- Welche Muskeln werden bei Rotations-Liegestützen trainiert?
- Rotations-Liegestütze beanspruchen hauptsächlich Brustmuskeln, Schultern, Bauchmuskeln und seitliche Bauchmuskeln (Schrägmuskeln). Sekundär werden auch Trizeps, oberer Rücken und Gesäßmuskulatur aktiviert, da die Rotation zusätzliche Stabilität erfordert.
- Brauche ich spezielles Equipment für Rotations-Liegestütze?
- Für Rotations-Liegestütze brauchst du kein Equipment – dein eigenes Körpergewicht reicht aus. Wenn du die Übung intensivieren möchtest, kannst du kleine Kurzhanteln oder Liegestützgriffe nutzen, um den Bewegungsumfang zu vergrößern.

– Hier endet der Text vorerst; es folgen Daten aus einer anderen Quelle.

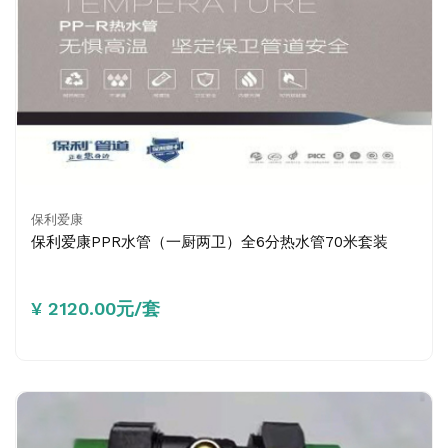
保利爱康
保利爱康PPR水管（一厨两卫）全6分热水管70米套装
¥ 2120.00元/套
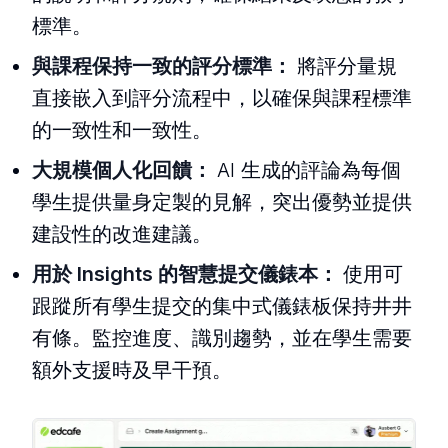
標準。
與課程保持一致的評分標準：
將評分量規
直接嵌入到評分流程中，以確保與課程標準
的一致性和一致性。
大規模個人化回饋：
AI 生成的評論為每個
學生提供量身定製的見解，突出優勢並提供
建設性的改進建議。
用於 Insights 的智慧提交儀錶本：
使用可
跟蹤所有學生提交的集中式儀錶板保持井井
有條。監控進度、識別趨勢，並在學生需要
額外支援時及早干預。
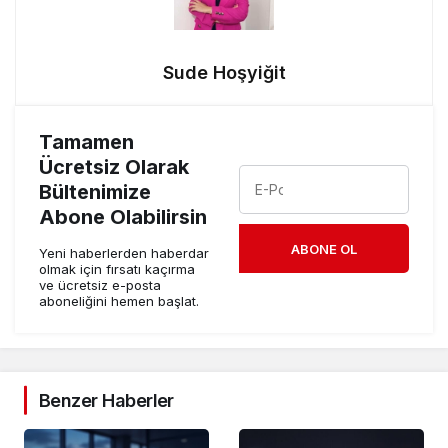
Sude Hoşyiğit
Tamamen
Ücretsiz Olarak
Bültenimize
Abone Olabilirsin
ABONE OL
Yeni haberlerden haberdar
olmak için fırsatı kaçırma
ve ücretsiz e-posta
aboneliğini hemen başlat.
Benzer Haberler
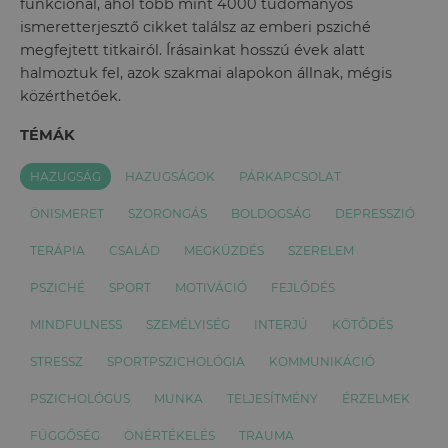
funkcionál, ahol több mint 4000 tudományos
ismeretterjesztő cikket találsz az emberi psziché
megfejtett titkairól. Írásainkat hosszú évek alatt
halmoztuk fel, azok szakmai alapokon állnak, mégis
közérthetőek.
TÉMÁK
HAZUGSÁG
HAZUGSÁGOK
PÁRKAPCSOLAT
ÖNISMERET
SZORONGÁS
BOLDOGSÁG
DEPRESSZIÓ
TERÁPIA
CSALÁD
MEGKÜZDÉS
SZERELEM
PSZICHÉ
SPORT
MOTIVÁCIÓ
FEJLŐDÉS
MINDFULNESS
SZEMÉLYISÉG
INTERJÚ
KÖTŐDÉS
STRESSZ
SPORTPSZICHOLÓGIA
KOMMUNIKÁCIÓ
PSZICHOLÓGUS
MUNKA
TELJESÍTMÉNY
ÉRZELMEK
FÜGGŐSÉG
ÖNÉRTÉKELÉS
TRAUMA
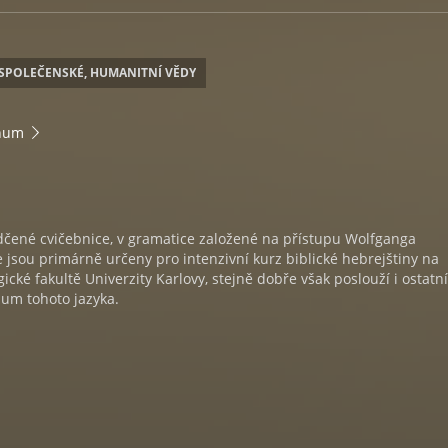
SPOLEČENSKÉ, HUMANITNÍ VĚDY
inum
dčené cvičebnice, v gramatice založené na přístupu Wolfganga
 jsou primárně určeny pro intenzivní kurz biblické hebrejštiny na
gické fakultě Univerzity Karlovy, stejně dobře však poslouží i ostatn
um tohoto jazyka.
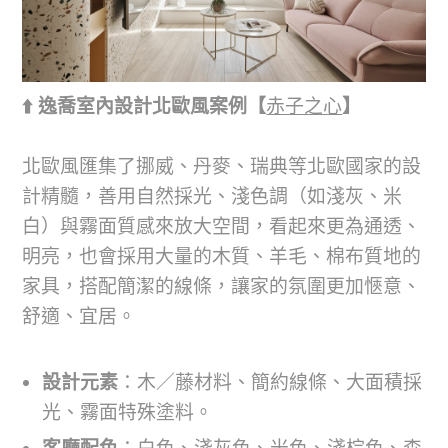
⬆️ 逸喬室內設計北歐風案例【
赤子之心
】
北歐風匯集了挪威、丹麥、瑞典等北歐國家的設
計精髓，善用自然採光、淺色調（如淺灰、米
白）與霧面質感來放大空間，看起來更為通透、
明亮，也會採用大量的木質、羊毛、棉布質地的
家具，搭配簡潔的線條，讓家的氛圍更加愜意、
舒適、宜居。
設計元素
：木／藤材料、簡約線條、大面積採
光、霧面特殊塗料。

- Sind Rotations-Liegestütze für Anfänger geeignet?
- Anfänger können Rotations-Liegestütze ausführen, sollten jedoch zunächst den klassischen Liegestütz beherrschen. Falls die Rotation zu anspruchsvoll ist, kannst du die Übung auf den Knien starten oder die Drehung nur teilweise ausführen.
- Welche Fehler sollte ich bei Rotations-Liegestützen vermeiden?
- Häufige Fehler sind ein durchhängender Rücken, zu schnelle Drehungen oder mangelnde Bauchspannung. Achte darauf, deine Körpermitte fest anzuspannen und kontrolliert zu rotieren, um Gelenke und Rücken zu schonen.
- Wie viele Wiederholungen und Sätze sind bei Rotations-Liegestützen optimal?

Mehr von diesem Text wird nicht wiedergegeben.